Taking the data below, please print only the lines from the line holding "de Parcoursup." to the line holding "тбола Нижегородской области | 52basketball.ru", inclusive, with pictures omitted.

[Saved data entries]
──────────

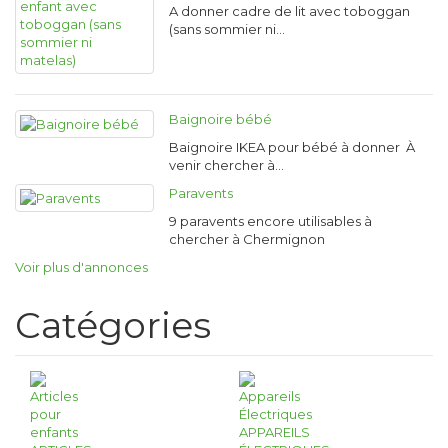
A donner cadre de lit avec toboggan
(sans sommier ni…
Baignoire bébé
Baignoire IKEA pour bébé à donner À
venir chercher à…
Paravents
9 paravents encore utilisables à
chercher à Chermignon
Voir plus d'annonces
Catégories
APPAREILS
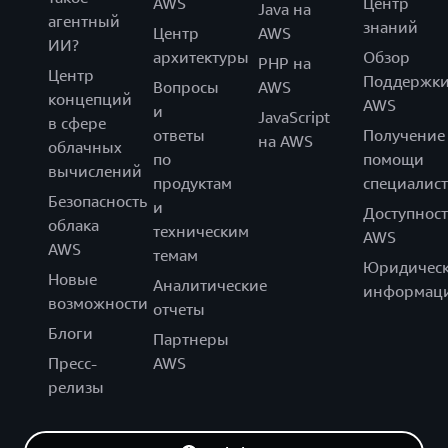
AWS
Центр
Java на
агентный
знаний
Центр
AWS
ИИ?
архитектуры
Обзор
PHP на
Центр
Поддержк
Вопросы
AWS
концепций
AWS
и
JavaScript
в сфере
ответы
Получение
на AWS
облачных
по
помощи
вычислений
продуктам
специалист
Безопасность
и
Доступност
облака
техническим
AWS
AWS
темам
Юридическ
Новые
Аналитические
информац
возможности
отчеты
Блоги
Партнеры
Пресс-
AWS
релизы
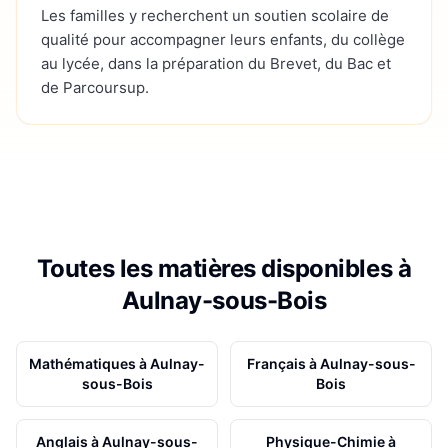
Les familles y recherchent un soutien scolaire de
qualité pour accompagner leurs enfants, du collège
au lycée, dans la préparation du Brevet, du Bac et
de Parcoursup.
Toutes les matières disponibles à
Aulnay-sous-Bois
Mathématiques
à
Aulnay-
Français
à
Aulnay-sous-
sous-Bois
Bois
Anglais
à
Aulnay-sous-
Physique-Chimie
à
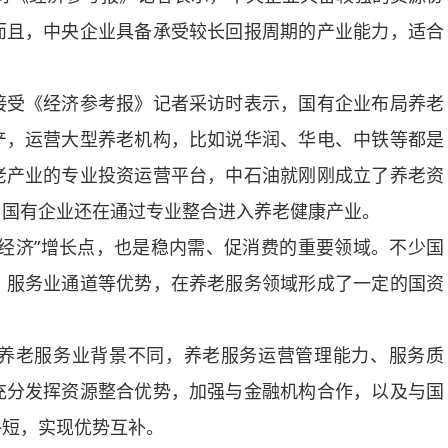
而且，中央企业具备承受较长回报周期的产业能力，适合
受《经济参考报》记者采访时表示，国有企业布局养老
产，运营大型养老机构，比如说华润、华电、中铁等都是
老产业的专业投资运营平台，中石油就刚刚成立了养老资
，国有企业还在通过专业整合进入养老健康产业。
济”增长点，也是稳内需、促消费的重要领域。不少国
、服务业通道等优势，在养老服务领域形成了一定的国资
老服务业背景不同，养老服务运营管理能力、服务质
充分发挥资源整合优势，加强与金融机构合作，以及与国
补短，实现优势互补。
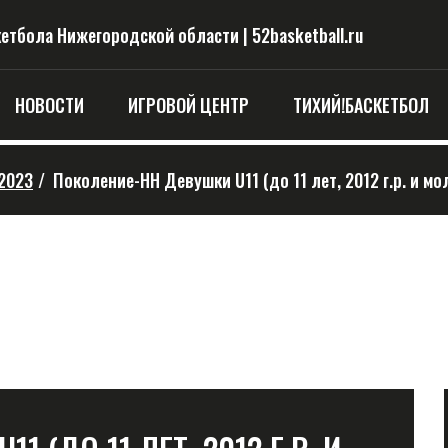
тбола Нижегородской области | 52basketball.ru
НОВОСТИ
ИГРОВОЙ ЦЕНТР
ТИХИЙ!БАСКЕТБОЛ
2023
/
Поколение-НН Девушки U11 (до 11 лет, 2012 г.р. и мо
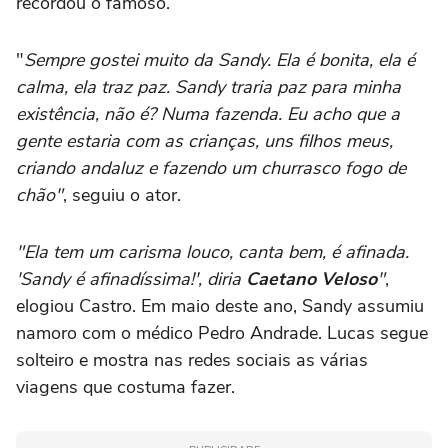
recordou o famoso.
"
Sempre gostei muito da Sandy. Ela é bonita, ela é
calma, ela traz paz. Sandy traria paz para minha
existência, não é? Numa fazenda. Eu acho que a
gente estaria com as crianças, uns filhos meus,
criando andaluz e fazendo um churrasco fogo de
chão"
, seguiu o ator.
"Ela tem um carisma louco, canta bem, é afinada.
'Sandy é afinadíssima!', diria
Caetano Veloso
"
,
elogiou Castro. Em maio deste ano, Sandy assumiu
namoro com o médico Pedro Andrade. Lucas segue
solteiro e mostra nas redes sociais as várias
viagens que costuma fazer.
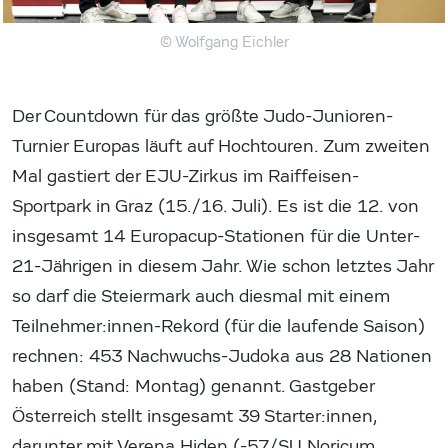
© Wolfgang Eichler
Der Countdown für das größte Judo-Junioren-
Turnier Europas läuft auf Hochtouren. Zum zweiten
Mal gastiert der EJU-Zirkus im Raiffeisen-
Sportpark in Graz (15./16. Juli). Es ist die 12. von
insgesamt 14 Europacup-Stationen für die Unter-
21-Jährigen in diesem Jahr. Wie schon letztes Jahr
so darf die Steiermark auch diesmal mit einem
Teilnehmer:innen-Rekord (für die laufende Saison)
rechnen: 453 Nachwuchs-Judoka aus 28 Nationen
haben (Stand: Montag) genannt. Gastgeber
Österreich stellt insgesamt 39 Starter:innen,
darunter mit Verena Hiden (-57/SU Noricum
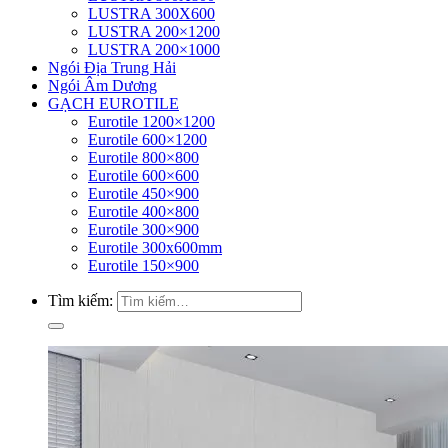
LUSTRA 300X600
LUSTRA 200×1200
LUSTRA 200×1000
Ngói Địa Trung Hải
Ngói Âm Dương
GẠCH EUROTILE
Eurotile 1200×1200
Eurotile 600×1200
Eurotile 800×800
Eurotile 600×600
Eurotile 450×900
Eurotile 400×800
Eurotile 300×900
Eurotile 300x600mm
Eurotile 150×900
Tìm kiếm:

──────────

◆ **Answer section**
de Parcoursup.
Toutes les matières disponibles à
Aulnay-sous-Bois
Mathématiques
à
Aulnay-
Français
à
Aulnay-sous-
sous-Bois
Bois
Anglais
à
Aulnay-sous-
Physique-Chimie
à
而且，中央企业具备承受较长回报周期的产业能力，适合
受《经济参考报》记者采访时表示，国有企业布局养老
产，运营大型养老机构，比如说华润、华电、中铁等都是
老产业的专业投资运营平台，中石油就刚刚成立了养老资
，国有企业还在通过专业整合进入养老健康产业。
济”增长点，也是稳内需、促消费的重要领域。不少国
、服务业通道等优势，在养老服务领域形成了一定的国资
老服务业背景不同，养老服务运营管理能力、服务质
充分发挥资源整合优势，加强与金融机构合作，以及与国
补短，实现优势互补。
тбола Нижегородской области | 52basketball.ru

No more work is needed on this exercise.